Please note, a sign of overdosing is a darkening of tissue, when this happens you have added too much iron or too much iron is being added. Another sign of overdosing is Algae growth, stop immediately and possibly do a water change if necessary. Like everything else reef, go slowly.


Blues and some purples

This is mainly for blues but I have found is can also have an effect on purples. The supplement for this is Potassium Iodide Concentrate or Lugol’s solution, ESV Potassium Iodide Concentrate will also work; don’t just get something that says Potassium because that is a little different. Dosing should be done when blue colors become less intense. Again, using yellow corals as indicators, stop dosing when yellow corals display a green shimmer.



Reds/Pinks and some Purples

Primarily for coloring reds and pinks in Montiporas, Pocilloporas, Birdsnest, other Stys and Seriatoporas. The supplement is Potassium (not potassium iodide). If you are using a high potassium salt mix such as Oceanic, Tropical Marine Pro and you are doing regular water changes, you are more than likely not going to need to supplement this much.

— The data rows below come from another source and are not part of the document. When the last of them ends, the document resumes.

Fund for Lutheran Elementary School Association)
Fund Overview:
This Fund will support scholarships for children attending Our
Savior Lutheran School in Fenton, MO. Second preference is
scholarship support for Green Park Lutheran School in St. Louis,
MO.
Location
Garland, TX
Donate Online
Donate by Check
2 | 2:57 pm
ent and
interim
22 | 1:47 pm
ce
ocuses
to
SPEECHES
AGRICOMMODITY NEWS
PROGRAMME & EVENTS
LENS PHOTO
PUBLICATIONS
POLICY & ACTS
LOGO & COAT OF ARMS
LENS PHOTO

For dosing you can use your monitporas, especially caps as indicators. Supplementing is required when Montiporas display slower growth and appear washed out to grey appearance. Indicators on Stys and Pocs are when they look like they have been exposed to air. Polyps are completely withdrawn and colors are light. Other indicators of potassium deficiency is when the pinks turn into a light brown and when acroporas loose their color and get lighter and pale. A major potassium deficiency is seen when tissue is lost, mostly starting from the base opposed to spotting (patchy look). And overdose can lead to tip burning so don’t mistake tip burn for new growth. Tips burns will be white with no polyps.



Purples

Probably one of the hardest coloration of all acroporas from my experience since it is a combination of several variables.

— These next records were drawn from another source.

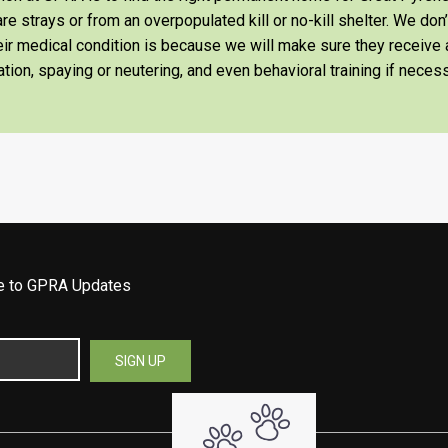
re strays or from an overpopulated kill or no-kill shelter. We don
heir medical condition is because we will make sure they receiv
tion, spaying or neutering, and even behavioral training if necess
be to GPRA Updates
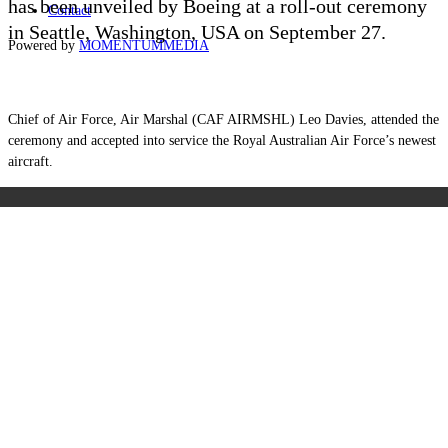
has been unveiled by Boeing at a roll-out ceremony
Contact
in Seattle, Washington, USA on September 27.
Powered by
MOMENTUM
MEDIA
Chief of Air Force, Air Marshal (CAF AIRMSHL) Leo Davies, attended the
ceremony and accepted into service the Royal Australian Air Force’s newest
aircraft.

First and foremost is water clarity, which means Carbon and/or filter socks. I have also had good result from biological filters such as using cryptic zones, which produce seasquirts, sponges and other filter feeding animals. Zeo Sponge Power, which can be used in any system, feeds sponges. Sponges are great because they can filter a mass amount of water for better water clarity.

From what I have noted, increased water clarify will first effect SPS tips but not the complete base. I have seen nana and valida with really nice purple tips but brown/tan/white bases. I have seen the same nana and valida in anothers tanks, which met all other parameters with a full purple from base to tip.

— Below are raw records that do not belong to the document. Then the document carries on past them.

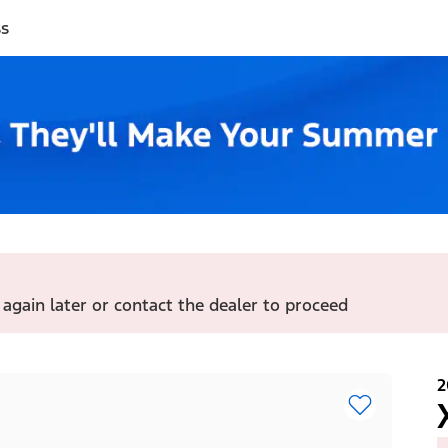
ss
 again later or contact the dealer to proceed
2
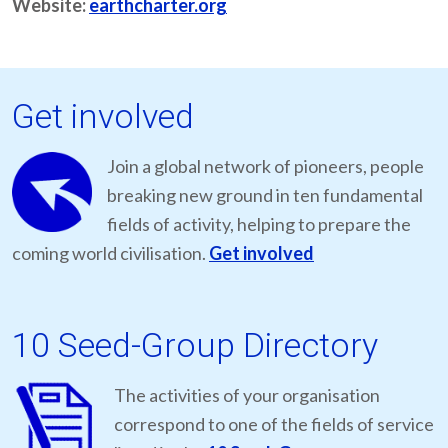
Website:
earthcharter.org
Get involved
Join a global network of pioneers, people
breaking new ground in ten fundamental
fields of activity, helping to prepare the
coming world civilisation.
Get involved
10 Seed-Group Directory
The activities of your organisation
correspond to one of the fields of service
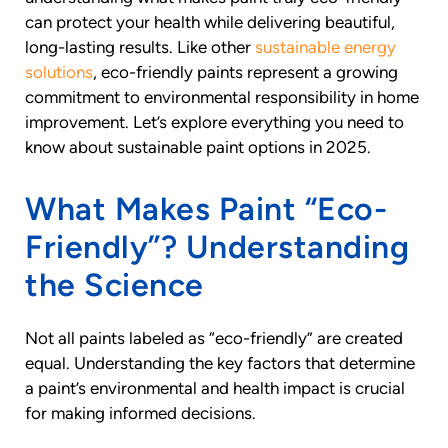
can protect your health while delivering beautiful,
long-lasting results. Like other
sustainable energy
solutions
, eco-friendly paints represent a growing
commitment to environmental responsibility in home
improvement. Let’s explore everything you need to
know about sustainable paint options in 2025.
What Makes Paint “Eco-
Friendly”? Understanding
the Science
Not all paints labeled as “eco-friendly” are created
equal. Understanding the key factors that determine
a paint’s environmental and health impact is crucial
for making informed decisions.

Second being lighting. From my observations of my own tank and others, purples seem to love 420-440nm range light spectrum, those found in actinics and 20K halides. Some of the best purples I have seen are in tanks that have 440nm blue actinics (ATI Blue+, Giessman Actinic) or 20K Halides (Radium, XM 20K).

Third, supplements such as Iodide and Potassium (see blues and Reds/Pinks). Again, make sure your greens are green and yellows are yellow. Your blue should be bright with depth. Iodide will also help if you have tip burn.

These are just my observations through testing and I am sure in the future other factors will be seen and added. Please feel free to comment with your own observations, data is very important to moving forward.